### Data to process
● ● ● ● ●

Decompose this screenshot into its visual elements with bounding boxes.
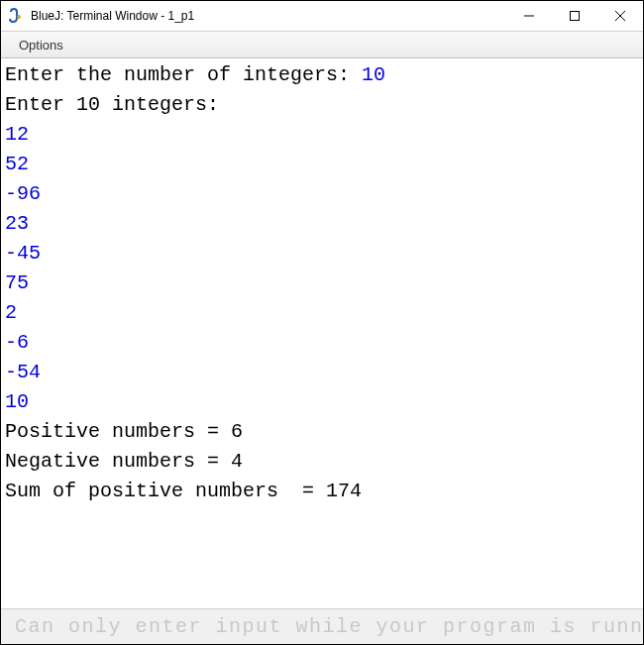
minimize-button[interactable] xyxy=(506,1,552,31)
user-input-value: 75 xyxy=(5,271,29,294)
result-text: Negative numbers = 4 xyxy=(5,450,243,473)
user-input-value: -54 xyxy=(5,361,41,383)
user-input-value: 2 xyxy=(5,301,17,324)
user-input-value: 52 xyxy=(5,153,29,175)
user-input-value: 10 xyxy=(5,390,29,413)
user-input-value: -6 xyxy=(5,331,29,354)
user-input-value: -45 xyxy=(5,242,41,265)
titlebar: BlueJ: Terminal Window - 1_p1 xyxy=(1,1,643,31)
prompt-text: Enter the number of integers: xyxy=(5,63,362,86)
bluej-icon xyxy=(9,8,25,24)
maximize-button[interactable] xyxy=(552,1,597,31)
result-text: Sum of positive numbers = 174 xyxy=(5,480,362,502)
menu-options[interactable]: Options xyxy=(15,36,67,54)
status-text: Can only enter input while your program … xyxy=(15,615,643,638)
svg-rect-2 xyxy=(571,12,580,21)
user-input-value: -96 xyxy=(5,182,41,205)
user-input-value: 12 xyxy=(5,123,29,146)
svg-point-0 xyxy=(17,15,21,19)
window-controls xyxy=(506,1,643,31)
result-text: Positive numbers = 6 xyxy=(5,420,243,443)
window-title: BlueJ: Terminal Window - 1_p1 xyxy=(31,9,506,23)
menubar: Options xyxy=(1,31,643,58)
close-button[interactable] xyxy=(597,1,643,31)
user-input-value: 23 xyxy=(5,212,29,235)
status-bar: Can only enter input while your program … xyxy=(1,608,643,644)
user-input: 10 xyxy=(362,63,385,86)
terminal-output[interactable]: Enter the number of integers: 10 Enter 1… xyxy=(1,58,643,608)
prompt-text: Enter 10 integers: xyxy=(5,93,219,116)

● ● ● ● ●

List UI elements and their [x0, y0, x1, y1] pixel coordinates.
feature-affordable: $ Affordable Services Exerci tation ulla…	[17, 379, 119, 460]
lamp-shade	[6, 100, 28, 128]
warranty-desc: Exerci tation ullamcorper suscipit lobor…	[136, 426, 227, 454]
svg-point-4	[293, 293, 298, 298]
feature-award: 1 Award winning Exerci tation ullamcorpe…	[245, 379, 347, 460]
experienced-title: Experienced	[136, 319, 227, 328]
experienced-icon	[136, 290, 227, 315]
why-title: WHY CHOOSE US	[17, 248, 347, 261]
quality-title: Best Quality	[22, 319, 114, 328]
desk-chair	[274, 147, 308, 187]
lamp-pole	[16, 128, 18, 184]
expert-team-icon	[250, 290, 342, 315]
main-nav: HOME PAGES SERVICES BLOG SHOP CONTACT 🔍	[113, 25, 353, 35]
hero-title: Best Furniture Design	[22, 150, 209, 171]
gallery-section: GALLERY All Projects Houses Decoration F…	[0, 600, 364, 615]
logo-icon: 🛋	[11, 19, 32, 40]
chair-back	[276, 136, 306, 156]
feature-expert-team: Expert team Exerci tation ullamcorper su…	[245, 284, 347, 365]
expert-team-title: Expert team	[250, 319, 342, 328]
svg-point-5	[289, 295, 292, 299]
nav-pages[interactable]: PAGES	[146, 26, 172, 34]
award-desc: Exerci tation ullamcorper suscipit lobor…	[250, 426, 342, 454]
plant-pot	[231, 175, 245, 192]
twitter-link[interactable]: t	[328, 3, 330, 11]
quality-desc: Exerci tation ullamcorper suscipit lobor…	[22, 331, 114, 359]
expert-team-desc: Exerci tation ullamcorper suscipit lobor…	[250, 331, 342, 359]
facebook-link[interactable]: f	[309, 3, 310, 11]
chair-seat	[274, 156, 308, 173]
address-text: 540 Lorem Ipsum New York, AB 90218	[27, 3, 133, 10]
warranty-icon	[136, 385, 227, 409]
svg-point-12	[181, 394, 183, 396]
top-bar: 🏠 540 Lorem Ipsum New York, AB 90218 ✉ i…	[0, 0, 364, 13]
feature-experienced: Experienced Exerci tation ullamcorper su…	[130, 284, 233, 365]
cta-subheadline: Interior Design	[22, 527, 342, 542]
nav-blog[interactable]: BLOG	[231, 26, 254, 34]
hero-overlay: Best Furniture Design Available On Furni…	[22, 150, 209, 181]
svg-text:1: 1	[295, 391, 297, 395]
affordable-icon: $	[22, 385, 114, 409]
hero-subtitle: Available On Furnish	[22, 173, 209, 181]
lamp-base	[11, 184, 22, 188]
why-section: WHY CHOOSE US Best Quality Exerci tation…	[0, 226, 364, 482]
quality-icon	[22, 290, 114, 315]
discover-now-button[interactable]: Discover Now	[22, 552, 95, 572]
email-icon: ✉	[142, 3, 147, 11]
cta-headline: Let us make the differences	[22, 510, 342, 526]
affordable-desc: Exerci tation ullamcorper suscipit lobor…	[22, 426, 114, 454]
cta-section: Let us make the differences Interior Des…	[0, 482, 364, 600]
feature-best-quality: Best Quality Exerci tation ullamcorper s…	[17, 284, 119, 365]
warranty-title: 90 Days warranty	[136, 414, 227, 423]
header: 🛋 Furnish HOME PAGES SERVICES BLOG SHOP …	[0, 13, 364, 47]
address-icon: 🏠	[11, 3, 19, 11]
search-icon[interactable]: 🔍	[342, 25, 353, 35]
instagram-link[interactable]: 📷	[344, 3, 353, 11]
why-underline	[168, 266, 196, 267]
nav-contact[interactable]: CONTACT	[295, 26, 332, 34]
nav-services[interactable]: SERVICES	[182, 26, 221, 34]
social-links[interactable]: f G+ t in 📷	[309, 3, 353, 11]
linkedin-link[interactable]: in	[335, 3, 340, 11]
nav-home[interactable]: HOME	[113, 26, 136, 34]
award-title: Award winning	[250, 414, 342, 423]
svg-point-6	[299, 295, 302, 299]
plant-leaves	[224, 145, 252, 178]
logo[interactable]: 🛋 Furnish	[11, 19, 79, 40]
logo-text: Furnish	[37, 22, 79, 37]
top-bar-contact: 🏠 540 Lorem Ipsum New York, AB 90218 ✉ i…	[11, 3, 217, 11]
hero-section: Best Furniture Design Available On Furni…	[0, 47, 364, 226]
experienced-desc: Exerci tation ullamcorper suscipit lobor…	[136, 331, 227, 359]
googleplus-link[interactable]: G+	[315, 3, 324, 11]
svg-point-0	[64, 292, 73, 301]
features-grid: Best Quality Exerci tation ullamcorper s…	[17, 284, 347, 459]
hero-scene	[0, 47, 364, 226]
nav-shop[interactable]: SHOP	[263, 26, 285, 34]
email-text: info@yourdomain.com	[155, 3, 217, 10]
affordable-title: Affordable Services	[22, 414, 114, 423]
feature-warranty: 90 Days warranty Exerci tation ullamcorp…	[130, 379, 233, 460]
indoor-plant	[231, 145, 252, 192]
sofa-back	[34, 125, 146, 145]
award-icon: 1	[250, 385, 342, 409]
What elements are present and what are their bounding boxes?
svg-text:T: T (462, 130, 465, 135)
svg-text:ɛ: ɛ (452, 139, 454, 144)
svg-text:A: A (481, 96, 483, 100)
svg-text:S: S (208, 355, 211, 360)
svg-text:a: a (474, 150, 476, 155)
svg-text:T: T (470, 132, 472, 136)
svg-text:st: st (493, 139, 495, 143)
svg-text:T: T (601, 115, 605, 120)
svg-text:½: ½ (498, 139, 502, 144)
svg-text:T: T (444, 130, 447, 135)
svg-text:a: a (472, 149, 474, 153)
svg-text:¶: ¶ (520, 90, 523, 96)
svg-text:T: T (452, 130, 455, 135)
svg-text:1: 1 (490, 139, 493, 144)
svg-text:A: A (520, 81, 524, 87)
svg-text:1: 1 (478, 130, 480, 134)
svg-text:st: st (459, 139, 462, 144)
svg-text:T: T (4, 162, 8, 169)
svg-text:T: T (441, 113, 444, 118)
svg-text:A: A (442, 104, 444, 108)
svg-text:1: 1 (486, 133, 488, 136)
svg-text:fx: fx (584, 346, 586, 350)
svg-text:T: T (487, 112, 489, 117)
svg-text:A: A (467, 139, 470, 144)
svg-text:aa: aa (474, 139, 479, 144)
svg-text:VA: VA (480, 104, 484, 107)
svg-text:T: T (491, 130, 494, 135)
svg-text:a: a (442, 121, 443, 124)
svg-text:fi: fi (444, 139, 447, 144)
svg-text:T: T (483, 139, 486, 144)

● ● ● ● ●

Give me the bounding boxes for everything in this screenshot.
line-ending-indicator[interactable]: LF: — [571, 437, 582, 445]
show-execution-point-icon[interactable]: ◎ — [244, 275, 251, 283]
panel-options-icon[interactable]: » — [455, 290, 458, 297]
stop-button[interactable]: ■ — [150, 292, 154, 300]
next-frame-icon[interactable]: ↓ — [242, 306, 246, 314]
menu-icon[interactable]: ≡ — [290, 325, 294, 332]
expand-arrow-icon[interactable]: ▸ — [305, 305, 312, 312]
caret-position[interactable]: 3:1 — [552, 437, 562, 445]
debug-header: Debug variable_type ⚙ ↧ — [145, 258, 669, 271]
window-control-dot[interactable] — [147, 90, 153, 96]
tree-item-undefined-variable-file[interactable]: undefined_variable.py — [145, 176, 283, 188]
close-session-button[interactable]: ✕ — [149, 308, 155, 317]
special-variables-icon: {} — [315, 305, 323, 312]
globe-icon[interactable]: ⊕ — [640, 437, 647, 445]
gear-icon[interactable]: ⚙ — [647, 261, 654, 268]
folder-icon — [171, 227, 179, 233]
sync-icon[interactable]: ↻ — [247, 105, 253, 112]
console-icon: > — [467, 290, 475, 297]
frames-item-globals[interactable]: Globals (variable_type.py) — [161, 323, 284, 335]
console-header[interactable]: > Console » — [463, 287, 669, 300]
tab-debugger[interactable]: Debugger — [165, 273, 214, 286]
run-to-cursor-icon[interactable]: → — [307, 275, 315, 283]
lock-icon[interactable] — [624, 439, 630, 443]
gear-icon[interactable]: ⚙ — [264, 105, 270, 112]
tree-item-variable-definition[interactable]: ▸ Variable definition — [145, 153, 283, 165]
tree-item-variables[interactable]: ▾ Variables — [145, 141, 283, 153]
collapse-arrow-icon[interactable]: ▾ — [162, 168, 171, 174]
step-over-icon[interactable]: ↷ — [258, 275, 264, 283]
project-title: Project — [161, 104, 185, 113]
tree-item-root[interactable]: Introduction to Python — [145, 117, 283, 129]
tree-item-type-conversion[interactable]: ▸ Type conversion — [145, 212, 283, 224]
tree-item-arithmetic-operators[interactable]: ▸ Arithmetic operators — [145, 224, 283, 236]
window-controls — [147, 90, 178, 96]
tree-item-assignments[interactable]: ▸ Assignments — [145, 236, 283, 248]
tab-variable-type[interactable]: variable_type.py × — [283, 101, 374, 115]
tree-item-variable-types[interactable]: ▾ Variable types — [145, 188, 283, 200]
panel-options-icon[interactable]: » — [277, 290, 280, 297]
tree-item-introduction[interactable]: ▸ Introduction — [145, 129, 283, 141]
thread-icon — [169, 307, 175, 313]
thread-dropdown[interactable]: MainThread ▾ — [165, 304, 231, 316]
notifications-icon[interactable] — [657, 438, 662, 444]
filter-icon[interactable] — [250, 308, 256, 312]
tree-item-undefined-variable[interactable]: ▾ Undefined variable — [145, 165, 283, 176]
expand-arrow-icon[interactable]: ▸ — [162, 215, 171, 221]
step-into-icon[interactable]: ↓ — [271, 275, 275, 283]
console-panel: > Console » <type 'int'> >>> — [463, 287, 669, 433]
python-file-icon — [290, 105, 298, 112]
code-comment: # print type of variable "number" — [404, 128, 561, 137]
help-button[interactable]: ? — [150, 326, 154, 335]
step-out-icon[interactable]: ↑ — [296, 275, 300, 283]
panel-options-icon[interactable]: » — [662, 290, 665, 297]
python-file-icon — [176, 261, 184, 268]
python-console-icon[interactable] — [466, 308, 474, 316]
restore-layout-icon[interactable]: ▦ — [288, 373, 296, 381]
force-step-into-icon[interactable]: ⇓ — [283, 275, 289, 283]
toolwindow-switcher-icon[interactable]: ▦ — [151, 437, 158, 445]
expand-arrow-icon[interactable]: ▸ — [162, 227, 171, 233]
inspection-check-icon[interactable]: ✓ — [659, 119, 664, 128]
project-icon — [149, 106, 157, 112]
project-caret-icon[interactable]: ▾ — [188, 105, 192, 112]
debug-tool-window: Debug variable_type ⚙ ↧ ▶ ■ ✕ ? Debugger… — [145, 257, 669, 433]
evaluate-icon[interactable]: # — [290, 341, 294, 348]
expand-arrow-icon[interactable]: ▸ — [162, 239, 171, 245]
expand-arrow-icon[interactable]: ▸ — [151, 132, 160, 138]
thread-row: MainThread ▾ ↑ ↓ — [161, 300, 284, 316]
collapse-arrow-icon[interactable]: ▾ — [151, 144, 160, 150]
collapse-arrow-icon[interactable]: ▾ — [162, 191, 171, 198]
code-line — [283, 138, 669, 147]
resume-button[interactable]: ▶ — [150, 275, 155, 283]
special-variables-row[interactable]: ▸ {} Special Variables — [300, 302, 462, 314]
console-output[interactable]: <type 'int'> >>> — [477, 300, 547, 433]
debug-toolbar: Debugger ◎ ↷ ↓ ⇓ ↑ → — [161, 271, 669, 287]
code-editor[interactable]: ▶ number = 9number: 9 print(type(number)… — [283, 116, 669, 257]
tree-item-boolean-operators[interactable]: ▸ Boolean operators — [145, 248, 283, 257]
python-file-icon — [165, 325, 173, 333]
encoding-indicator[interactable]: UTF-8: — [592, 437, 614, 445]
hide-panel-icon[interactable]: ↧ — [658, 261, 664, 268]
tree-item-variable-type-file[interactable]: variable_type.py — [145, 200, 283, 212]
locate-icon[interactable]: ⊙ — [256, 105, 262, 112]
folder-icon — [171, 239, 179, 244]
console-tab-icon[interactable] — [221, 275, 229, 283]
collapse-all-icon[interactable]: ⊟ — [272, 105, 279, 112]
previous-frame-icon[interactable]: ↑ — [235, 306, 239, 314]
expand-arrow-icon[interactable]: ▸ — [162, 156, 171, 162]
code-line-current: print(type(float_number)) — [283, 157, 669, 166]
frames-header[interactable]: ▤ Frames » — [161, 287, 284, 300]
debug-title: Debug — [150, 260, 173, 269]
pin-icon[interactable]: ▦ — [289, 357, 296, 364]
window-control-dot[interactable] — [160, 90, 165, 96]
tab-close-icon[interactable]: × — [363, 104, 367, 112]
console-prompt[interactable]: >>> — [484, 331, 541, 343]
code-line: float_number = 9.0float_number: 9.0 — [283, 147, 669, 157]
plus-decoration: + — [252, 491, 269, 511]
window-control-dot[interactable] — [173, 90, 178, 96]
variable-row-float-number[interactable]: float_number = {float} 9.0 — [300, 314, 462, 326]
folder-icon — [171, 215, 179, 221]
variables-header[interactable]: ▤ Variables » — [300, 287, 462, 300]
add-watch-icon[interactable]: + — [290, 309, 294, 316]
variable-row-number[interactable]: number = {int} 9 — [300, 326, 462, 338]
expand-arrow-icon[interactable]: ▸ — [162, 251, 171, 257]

● ● ● ● ●

### Problem description
Nothing but lines that contain "only" should appear in the answer. Copy each from the records.

### Written solution
status-text: Can only enter input while your program … xyxy=(15,615,643,638)
status-bar: Can only enter input while your program … xyxy=(1,608,643,644)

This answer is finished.